Last modified: Jan 10, 2025 By Alexander Williams
Extract Text from PDFs with Python PdfReader
Working with PDFs in Python is common. Extracting text is a key task. The PdfReader.extract_text()
method makes it easy.
This article explains how to use PdfReader.extract_text(). It includes examples and tips for beginners.
What is PdfReader.extract_text()?
The PdfReader.extract_text()
method extracts text from PDF pages. It is part of the PyPDF2 library. This method is simple and efficient.
Before using it, ensure PyPDF2 is installed. If not, follow this step-by-step guide.
How to Use PdfReader.extract_text()
First, import the PyPDF2 library. Then, open the PDF file. Use PdfReader.extract_text()
to extract text.
Here’s an example:
import PyPDF2
# Open the PDF file
with open('example.pdf', 'rb') as file:
reader = PyPDF2.PdfReader(file)
# Extract text from the first page
text = reader.pages[0].extract_text()
print(text)
This code opens a PDF file. It extracts text from the first page. The output is printed to the console.
Example Output
Here’s what the output might look like:
This is an example PDF document.
It contains text that can be extracted using Python.
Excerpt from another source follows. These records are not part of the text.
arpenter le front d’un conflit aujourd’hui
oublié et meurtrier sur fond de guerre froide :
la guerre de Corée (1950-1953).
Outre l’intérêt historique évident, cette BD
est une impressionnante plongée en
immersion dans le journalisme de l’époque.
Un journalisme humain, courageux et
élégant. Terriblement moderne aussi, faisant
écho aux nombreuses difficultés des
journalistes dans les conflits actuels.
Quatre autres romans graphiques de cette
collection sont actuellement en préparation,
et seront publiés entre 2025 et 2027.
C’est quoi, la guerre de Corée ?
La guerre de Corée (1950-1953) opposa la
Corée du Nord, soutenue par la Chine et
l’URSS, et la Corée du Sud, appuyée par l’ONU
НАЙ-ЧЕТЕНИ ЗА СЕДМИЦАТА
The output is the text from the PDF. It can be saved or processed further.
Handling Multiple Pages
To extract text from all pages, loop through them. Use PdfReader.getNumPages()
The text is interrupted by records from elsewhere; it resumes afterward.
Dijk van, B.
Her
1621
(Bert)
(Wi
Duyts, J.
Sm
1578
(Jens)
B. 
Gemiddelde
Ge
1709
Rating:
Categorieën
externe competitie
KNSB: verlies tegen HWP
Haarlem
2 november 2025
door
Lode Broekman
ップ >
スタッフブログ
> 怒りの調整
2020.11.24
to count pages. Then, extract text from each page.
Here’s how:
import PyPDF2
# Open the PDF file
with open('example.pdf', 'rb') as file:
reader = PyPDF2.PdfReader(file)
# Loop through all pages
for page_num in range(len(reader.pages)):
text = reader.pages[page_num].extract_text()
print(f"Page {page_num + 1}:\n{text}\n")
This code extracts text from every page. It prints the text with the page number.
Common Errors and Fixes
Sometimes, you may encounter errors. One common error is No Module Named PdfReader. This happens if PyPDF2 is not installed.
To fix it, install PyPDF2. Follow this guide.
Conclusion
Extracting text from PDFs is easy with Python. The PdfReader.extract_text()
method is powerful and simple. Use it to process PDFs efficiently.
For more advanced tasks, explore PdfReader.getPage() and PdfReader.getNumPages().